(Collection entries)
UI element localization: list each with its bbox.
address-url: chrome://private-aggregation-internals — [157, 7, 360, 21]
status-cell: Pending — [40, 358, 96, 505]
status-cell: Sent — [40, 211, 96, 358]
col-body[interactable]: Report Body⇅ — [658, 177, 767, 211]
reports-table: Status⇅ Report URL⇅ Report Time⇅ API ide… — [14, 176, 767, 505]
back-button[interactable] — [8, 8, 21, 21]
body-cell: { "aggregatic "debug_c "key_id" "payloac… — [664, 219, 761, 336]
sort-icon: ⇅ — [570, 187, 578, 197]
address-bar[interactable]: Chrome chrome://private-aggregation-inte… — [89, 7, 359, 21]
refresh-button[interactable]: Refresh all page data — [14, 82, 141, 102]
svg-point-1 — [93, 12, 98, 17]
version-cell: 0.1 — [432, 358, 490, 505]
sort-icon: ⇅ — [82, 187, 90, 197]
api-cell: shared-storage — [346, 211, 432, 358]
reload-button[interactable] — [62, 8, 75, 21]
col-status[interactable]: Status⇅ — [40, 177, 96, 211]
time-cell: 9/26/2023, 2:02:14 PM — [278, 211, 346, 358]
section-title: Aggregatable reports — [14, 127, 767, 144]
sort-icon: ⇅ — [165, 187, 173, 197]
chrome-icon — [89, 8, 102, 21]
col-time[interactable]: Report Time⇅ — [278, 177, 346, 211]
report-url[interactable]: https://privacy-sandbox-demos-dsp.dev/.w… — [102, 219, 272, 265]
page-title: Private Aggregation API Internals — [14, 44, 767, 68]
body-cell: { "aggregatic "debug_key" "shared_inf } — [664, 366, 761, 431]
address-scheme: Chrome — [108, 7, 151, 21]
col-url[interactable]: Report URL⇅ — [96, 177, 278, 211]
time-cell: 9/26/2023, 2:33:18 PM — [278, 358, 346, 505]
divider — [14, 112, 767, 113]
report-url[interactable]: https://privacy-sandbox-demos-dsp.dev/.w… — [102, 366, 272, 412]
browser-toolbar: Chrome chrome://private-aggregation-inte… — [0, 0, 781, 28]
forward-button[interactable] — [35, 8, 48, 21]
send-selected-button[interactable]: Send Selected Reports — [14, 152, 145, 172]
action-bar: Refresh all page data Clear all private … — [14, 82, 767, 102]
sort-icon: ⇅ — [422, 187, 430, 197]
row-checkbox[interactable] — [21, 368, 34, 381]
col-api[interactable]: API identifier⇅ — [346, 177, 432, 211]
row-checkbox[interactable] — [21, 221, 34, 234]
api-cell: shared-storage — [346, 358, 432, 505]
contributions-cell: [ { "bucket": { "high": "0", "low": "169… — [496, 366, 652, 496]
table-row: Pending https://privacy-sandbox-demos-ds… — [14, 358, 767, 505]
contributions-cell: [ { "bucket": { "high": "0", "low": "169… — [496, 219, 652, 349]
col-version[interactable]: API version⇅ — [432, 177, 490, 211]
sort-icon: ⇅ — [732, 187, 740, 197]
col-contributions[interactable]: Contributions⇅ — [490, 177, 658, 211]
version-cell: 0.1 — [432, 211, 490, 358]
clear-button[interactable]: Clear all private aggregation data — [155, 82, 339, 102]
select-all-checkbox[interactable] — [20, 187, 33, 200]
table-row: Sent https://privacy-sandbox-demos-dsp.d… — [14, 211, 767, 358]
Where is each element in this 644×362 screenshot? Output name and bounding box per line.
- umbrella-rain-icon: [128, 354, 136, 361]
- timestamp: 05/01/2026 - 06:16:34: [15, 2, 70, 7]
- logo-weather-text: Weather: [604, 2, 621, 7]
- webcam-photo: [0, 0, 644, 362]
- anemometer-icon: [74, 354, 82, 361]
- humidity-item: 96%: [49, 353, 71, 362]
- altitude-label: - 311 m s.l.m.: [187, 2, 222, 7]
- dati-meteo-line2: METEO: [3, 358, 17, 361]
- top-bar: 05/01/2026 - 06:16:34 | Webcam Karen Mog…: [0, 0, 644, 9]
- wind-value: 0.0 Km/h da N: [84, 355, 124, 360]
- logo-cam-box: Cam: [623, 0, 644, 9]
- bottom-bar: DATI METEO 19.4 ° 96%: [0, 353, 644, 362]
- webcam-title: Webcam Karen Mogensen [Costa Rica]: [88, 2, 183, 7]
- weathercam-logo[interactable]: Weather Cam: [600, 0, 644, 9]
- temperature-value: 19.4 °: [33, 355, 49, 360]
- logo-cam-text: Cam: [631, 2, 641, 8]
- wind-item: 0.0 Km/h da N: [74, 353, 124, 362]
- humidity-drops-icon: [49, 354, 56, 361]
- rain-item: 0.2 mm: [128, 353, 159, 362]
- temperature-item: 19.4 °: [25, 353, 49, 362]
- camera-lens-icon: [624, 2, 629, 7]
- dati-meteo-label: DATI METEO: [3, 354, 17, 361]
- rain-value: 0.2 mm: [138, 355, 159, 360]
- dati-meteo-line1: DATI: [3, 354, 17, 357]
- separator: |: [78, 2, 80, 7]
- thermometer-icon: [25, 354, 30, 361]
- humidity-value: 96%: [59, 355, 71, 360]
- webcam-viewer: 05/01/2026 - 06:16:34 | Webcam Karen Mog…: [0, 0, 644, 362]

(PROBLEM)
Nothing in the records above may be left out; repeat them exactly.

(RESPONSE TO THE EXERCISE)
UI element localization: list each with its bbox.
address-url: chrome://private-aggregation-internals — [157, 7, 360, 21]
status-cell: Pending — [40, 358, 96, 505]
status-cell: Sent — [40, 211, 96, 358]
col-body[interactable]: Report Body⇅ — [658, 177, 767, 211]
reports-table: Status⇅ Report URL⇅ Report Time⇅ API ide… — [14, 176, 767, 505]
back-button[interactable] — [8, 8, 21, 21]
body-cell: { "aggregatic "debug_c "key_id" "payloac… — [664, 219, 761, 336]
sort-icon: ⇅ — [570, 187, 578, 197]
address-bar[interactable]: Chrome chrome://private-aggregation-inte… — [89, 7, 359, 21]
refresh-button[interactable]: Refresh all page data — [14, 82, 141, 102]
svg-point-1 — [93, 12, 98, 17]
version-cell: 0.1 — [432, 358, 490, 505]
sort-icon: ⇅ — [82, 187, 90, 197]
api-cell: shared-storage — [346, 211, 432, 358]
reload-button[interactable] — [62, 8, 75, 21]
col-status[interactable]: Status⇅ — [40, 177, 96, 211]
time-cell: 9/26/2023, 2:02:14 PM — [278, 211, 346, 358]
section-title: Aggregatable reports — [14, 127, 767, 144]
sort-icon: ⇅ — [165, 187, 173, 197]
chrome-icon — [89, 8, 102, 21]
col-time[interactable]: Report Time⇅ — [278, 177, 346, 211]
report-url[interactable]: https://privacy-sandbox-demos-dsp.dev/.w… — [102, 219, 272, 265]
page-title: Private Aggregation API Internals — [14, 44, 767, 68]
body-cell: { "aggregatic "debug_key" "shared_inf } — [664, 366, 761, 431]
address-scheme: Chrome — [108, 7, 151, 21]
col-url[interactable]: Report URL⇅ — [96, 177, 278, 211]
time-cell: 9/26/2023, 2:33:18 PM — [278, 358, 346, 505]
divider — [14, 112, 767, 113]
report-url[interactable]: https://privacy-sandbox-demos-dsp.dev/.w… — [102, 366, 272, 412]
browser-toolbar: Chrome chrome://private-aggregation-inte… — [0, 0, 781, 28]
forward-button[interactable] — [35, 8, 48, 21]
send-selected-button[interactable]: Send Selected Reports — [14, 152, 145, 172]
action-bar: Refresh all page data Clear all private … — [14, 82, 767, 102]
sort-icon: ⇅ — [422, 187, 430, 197]
row-checkbox[interactable] — [21, 368, 34, 381]
col-api[interactable]: API identifier⇅ — [346, 177, 432, 211]
row-checkbox[interactable] — [21, 221, 34, 234]
api-cell: shared-storage — [346, 358, 432, 505]
contributions-cell: [ { "bucket": { "high": "0", "low": "169… — [496, 366, 652, 496]
table-row: Pending https://privacy-sandbox-demos-ds… — [14, 358, 767, 505]
contributions-cell: [ { "bucket": { "high": "0", "low": "169… — [496, 219, 652, 349]
col-version[interactable]: API version⇅ — [432, 177, 490, 211]
sort-icon: ⇅ — [732, 187, 740, 197]
col-contributions[interactable]: Contributions⇅ — [490, 177, 658, 211]
version-cell: 0.1 — [432, 211, 490, 358]
clear-button[interactable]: Clear all private aggregation data — [155, 82, 339, 102]
select-all-checkbox[interactable] — [20, 187, 33, 200]
table-row: Sent https://privacy-sandbox-demos-dsp.d… — [14, 211, 767, 358]
Where is each element in this 644×362 screenshot? Output name and bounding box per line.
- umbrella-rain-icon: [128, 354, 136, 361]
- timestamp: 05/01/2026 - 06:16:34: [15, 2, 70, 7]
- logo-weather-text: Weather: [604, 2, 621, 7]
- webcam-photo: [0, 0, 644, 362]
- anemometer-icon: [74, 354, 82, 361]
- humidity-item: 96%: [49, 353, 71, 362]
- altitude-label: - 311 m s.l.m.: [187, 2, 222, 7]
- dati-meteo-line2: METEO: [3, 358, 17, 361]
- top-bar: 05/01/2026 - 06:16:34 | Webcam Karen Mog…: [0, 0, 644, 9]
- wind-value: 0.0 Km/h da N: [84, 355, 124, 360]
- logo-cam-box: Cam: [623, 0, 644, 9]
- bottom-bar: DATI METEO 19.4 ° 96%: [0, 353, 644, 362]
- webcam-title: Webcam Karen Mogensen [Costa Rica]: [88, 2, 183, 7]
- weathercam-logo[interactable]: Weather Cam: [600, 0, 644, 9]
- temperature-value: 19.4 °: [33, 355, 49, 360]
- logo-cam-text: Cam: [631, 2, 641, 8]
- wind-item: 0.0 Km/h da N: [74, 353, 124, 362]
- humidity-drops-icon: [49, 354, 56, 361]
- rain-item: 0.2 mm: [128, 353, 159, 362]
- temperature-item: 19.4 °: [25, 353, 49, 362]
- camera-lens-icon: [624, 2, 629, 7]
- dati-meteo-label: DATI METEO: [3, 354, 17, 361]
- rain-value: 0.2 mm: [138, 355, 159, 360]
- dati-meteo-line1: DATI: [3, 354, 17, 357]
- separator: |: [78, 2, 80, 7]
- thermometer-icon: [25, 354, 30, 361]
- humidity-value: 96%: [59, 355, 71, 360]
- webcam-viewer: 05/01/2026 - 06:16:34 | Webcam Karen Mog…: [0, 0, 644, 362]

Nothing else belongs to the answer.